We the successors of a country and a time,
Where a skinny Black girl,
descended from slaves and raised by a single mother,
can dream of becoming president
only to find herself reciting for one.
And yes we are far from polished,
far from pristine,
but that doesn’t mean we are
striving to form a union that is perfect.
We are striving to forge a union with purpose.
To compose a country committed to all cultures, colors, characters and
conditions of man.
And so we lift our gazes not to what stands between us
but what stands before us.
We close the divide because we know, to put our future first,
we must first put our differences aside.
We lay down our arms
so we can reach out our arms
to one another.
We seek harm to none and harmony for all.
Let the globe, if nothing else, say this is true:
That even as we grieved, we grew.
That even as we hurt, we hoped.
That even as we tired, we tried.
That we’ll forever be tied together, victorious,
Not because we will never again know defeat
but because we will never again sow division.

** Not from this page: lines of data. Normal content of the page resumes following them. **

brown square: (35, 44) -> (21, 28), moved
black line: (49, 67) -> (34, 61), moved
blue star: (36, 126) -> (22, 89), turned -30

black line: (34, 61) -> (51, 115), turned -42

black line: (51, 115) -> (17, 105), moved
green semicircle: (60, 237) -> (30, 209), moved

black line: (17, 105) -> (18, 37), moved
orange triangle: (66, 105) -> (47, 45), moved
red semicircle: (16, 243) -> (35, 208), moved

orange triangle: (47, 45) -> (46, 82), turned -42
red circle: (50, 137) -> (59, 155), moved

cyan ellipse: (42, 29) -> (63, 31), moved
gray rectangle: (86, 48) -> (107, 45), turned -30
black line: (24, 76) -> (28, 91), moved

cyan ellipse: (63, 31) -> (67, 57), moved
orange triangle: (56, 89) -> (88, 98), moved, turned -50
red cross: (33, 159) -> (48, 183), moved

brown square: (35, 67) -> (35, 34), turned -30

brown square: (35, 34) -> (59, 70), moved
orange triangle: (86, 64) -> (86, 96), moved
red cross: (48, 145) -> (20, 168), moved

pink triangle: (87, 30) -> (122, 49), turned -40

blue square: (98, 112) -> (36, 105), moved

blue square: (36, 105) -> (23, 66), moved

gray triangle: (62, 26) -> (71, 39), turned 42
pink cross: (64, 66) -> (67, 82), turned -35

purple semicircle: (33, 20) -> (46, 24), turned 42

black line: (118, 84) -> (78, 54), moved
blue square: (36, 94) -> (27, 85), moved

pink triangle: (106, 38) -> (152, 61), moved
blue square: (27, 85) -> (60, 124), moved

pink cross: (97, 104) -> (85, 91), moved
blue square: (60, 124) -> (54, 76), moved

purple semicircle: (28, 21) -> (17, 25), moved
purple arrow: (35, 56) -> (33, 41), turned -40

Scripture tells us to envision
that everyone shall sit under their own vine and fig tree
And no one shall make them afraid.
If we’re to live up to our own time
Then victory won’t lie in the blade
But in all the bridges we’ve made.
That is the promise to glade,
The hill we climb,
If only we dare.
It’s because being American is more than a pride we inherit,
it’s the past we step into
and how we repair it.
We’ve seen a force that would shatter our nation
rather than share it,
Would destroy our country if it meant delaying democracy,
And this effort very nearly succeeded.
But while democracy can be periodically delayed
it can never be permanently defeated.
In this truth
in this faith we trust.
For while we have our eyes on the future,
history has its eyes on us
This is the era of just redemption
We feared at its inception.
We did not feel prepared to be the heirs
of such a terrifying hour,
but within it we found the power
to author a new chapter,
To offer hope and laughter to ourselves.
So while once we asked,
how could we possibly prevail over catastrophe?
Now we assert
How could catastrophe possibly prevail over us?
We will not march back to what was
but move to what shall be.
A country that is bruised but whole,
benevolent but bold,
fierce and free.
We will not be turned around
or interrupted by intimidation
because we know our inaction and inertia
will be the inheritance of the next generation.
Our blunders become their burdens,
But one thing is certain:
If we merge mercy with might,
and might with right,
then love becomes our legacy
and change our children’s birthright.
So let us leave behind a country
better than the one we were left with.
Every breath from my bronze-pounded chest,
we will raise this wounded world into a wondrous one.
We will rise from the gold-limbed hills of the west,
we will rise from the windswept northeast
where our forefathers first realized revolution,
We will rise from the lake-rimmed cities of the midwestern states,
we will rise from the sunbaked south.
We will rebuild, reconcile and recover
and every known nook of our nation and
every corner called our country,
our people diverse and beautiful will emerge,
battered and beautiful.
When day comes we step out of the shade,
aflame and unafraid.
The new dawn blooms as we free it,
For there is always light,
if only we’re brave enough to see it.
If only we’re brave enough to be it.
Why Amanda Gorman is at Super Bowl 55?
Gorman will read a poem at Super Bowl 55 to honor the three individuals named honorary captains for the game. That trio is made up of Los Angeles educator Trimaine Davis, Florida nurse manager Suzie Dorner and Pittsburgh-based Marine veteran James Martin, the three of whom are being honored for the work they’ve done during the coronavirus pandemic.
The poem will be read shortly before the start of the Super Bowl. While the NFL hasn’t announced a time, Gorman is supposed to recite the poem before the three honorary captains take part in the coin toss, so it likely will be within 20 or so minutes of the game kickoff, sometime between 6 p.m. ET and 6:30 p.m. ET.
If Gorman’s “big-game performance” at the Inauguration is any indidcation, you won’t want to miss her Super Bowl encore.